PROBLEM DESCRIPTION
Keep every word of the listing and drop the images when you write it out.

DATA FOR THIS EXERCISE
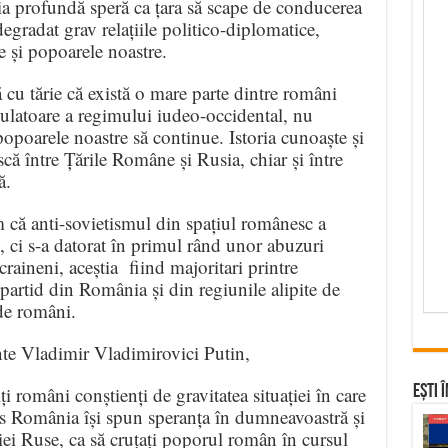
 profundă speră ca țara să scape de conducerea
 degradat grav relațiile politico-diplomatice,
e și popoarele noastre.
cu tărie că există o mare parte dintre români
ulatoare a regimului iudeo-occidental, nu
 popoarele noastre să continue. Istoria cunoaște și
ă între Țările Române și Rusia, chiar și între
ă.
m că anti-sovietismul din spațiul românesc a
s, ci s-a datorat în primul rând unor abuzuri
raineni, aceștia fiind majoritari printre
de partid din România și din regiunile alipite de
 de români.
e Vladimir Vladimirovici Putin,
i români conștienți de gravitatea situației în care
Ești 
us România își spun speranța în dumneavoastră și
iei Ruse, ca să cruțați poporul român în cursul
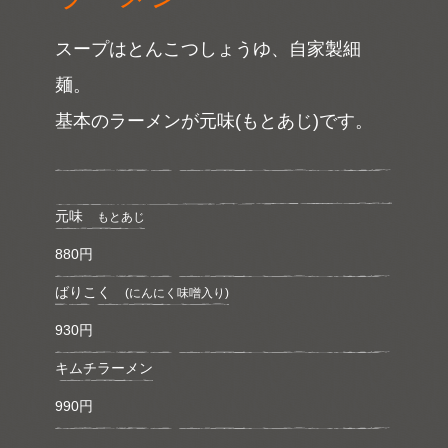
スープはとんこつしょうゆ、自家製細
麺。
基本のラーメンが元味(もとあじ)です。
元味
もとあじ
880円
ばりこく
(にんにく味噌入り)
930円
キムチラーメン
990円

REPLY
 profundă speră ca țara să scape de conducerea
 degradat grav relațiile politico-diplomatice,
e și popoarele noastre.
cu tărie că există o mare parte dintre români
ulatoare a regimului iudeo-occidental, nu
 popoarele noastre să continue. Istoria cunoaște și
ă între Țările Române și Rusia, chiar și între
ă.
m că anti-sovietismul din spațiul românesc a
s, ci s-a datorat în primul rând unor abuzuri
raineni, aceștia fiind majoritari printre
de partid din România și din regiunile alipite de
 de români.
e Vladimir Vladimirovici Putin,
i români conștienți de gravitatea situației în care
Ești 
us România își spun speranța în dumneavoastră și
iei Ruse, ca să cruțați poporul român în cursul
スープはとんこつしょうゆ、自家製細
麺。
基本のラーメンが元味(もとあじ)です。
元味
もとあじ
880円
ばりこく
(にんにく味噌入り)
930円
キムチラーメン
990円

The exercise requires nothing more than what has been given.